Groundwater – Invisible but Precious

Bob Otwell, FLOW Board of Directors
December 2016

Most of us in northern Michigan drink groundwater and use it to bathe. Outside of metro Detroit, the majority of Michigan’s public water supplies along with water in rural homes comes from groundwater. Groundwater also is used to water golf courses and supply the growing thirst of irrigated farm land. We would not have trout in our northern streams if they were not nourished during the heat of the summer by cold groundwater. This is our invisible resource.

This blog is the first in a two-part series examining groundwater; this article will provide the reader a better understanding of the physics, and the second one will examine current groundwater regulations.

Understanding Groundwater

Groundwater is simply rainfall and snowmelt that has percolated into the ground. In northern Michigan, about one third of our annual 33 inches of precipitation ends up as groundwater. The remainder runs off on the surface to lakes and streams, or is taken up by plants and is lost through evapotranspiration. In the Great Lakes Basin, abundant groundwater is stored in the layers of sand and gravel left behind by the glaciers, and in sandstone and limestone bedrock. The temperature of groundwater is generally the average annual air temperature above the ground. In northern Michigan, this means 50 degrees Fahrenheit all year round. This temperature cools trout streams and provides a nice cool drink in the summer, and it also helps keep small streams from freezing in the winter.

Groundwater flows naturally by gravity through permeable sands and other porous materials, and continues moving downhill until it seeps into wetlands, springs, streams, rivers or lakes. We’ve all seen groundwater percolating into a spring, or felt the cool currents on our feet while swimming in one of our clear lakes. But groundwater discharge to surface water bodies is in fact continuous throughout the bottom of the stream, lake, etc., even though we can’t see it. They are connected, and if you care about a certain babbling brook, you in fact care deeply about the groundwater that makes it what it is. Rivers and streams flow at a velocity measured in feet per second, whereas groundwater flows at a rate of feet per day. This sure and steady seepage provides the base flow that makes a perennial stream flow all year round.

Groundwater also flows unnaturally where the “downhill” direction is altered through the installation of wells and pumps. This pumping creates a “drawdown cone” around the well. If a small well is installed, there is a small blip in the groundwater table. By contrast, if a large well is placed with a large capacity pump, the groundwater table can be altered dramatically. Where there are many large wells, serious regional impacts can take place. The High Plains (Ogallala) aquifer that extends from South Dakota to Texas has been over-pumped for decades, resulting in a lowering of the groundwater table in some areas of over 150 feet. This significant drawdown forces other groundwater users to deepen their wells, increasing their costs and energy requirements. This “mining” of water has created a net loss of groundwater in the High Plains of 340 km³. What would be the effect if this volume of water was taken from Lake Michigan? If spread out over the surface area, this would reduce the lake level by 20 feet.

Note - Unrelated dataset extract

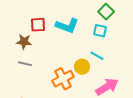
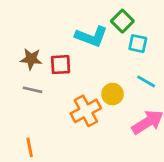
green square: (106, 12) -> (122, 21), moved
red square: (38, 25) -> (61, 65), moved
cyan line: (97, 56) -> (146, 81), moved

Large wells can also dry up springs and streams. The most vulnerable springs and streams are those near the headwaters, where flowing tributary groundwater is limited. Ironically, due to FDA requirements, this area is where bottled water companies must install their wells if they want to label the bottle “Spring Water.” Pump a gallon out of the ground in these areas and you lose a gallon in the stream.

Groundwater, springs, wetlands, rivers and lakes are all interconnected. To care about one, is to care about all. Are we taking care of our groundwater in Michigan?

To be continued next time.

Note: I have simplified the discussion above to aid in understanding. Hydrogeology is complicated by a combination of confined, unconfined and perched aquifers, separated by discontinuous layers of less permeable soils (silt, clay and glacial till). In addition, we only know for sure what we find in a soil boring at a specific location, and we must then interpolate between the borings. Our knowledge is dependent on the funds available to install multiple borings.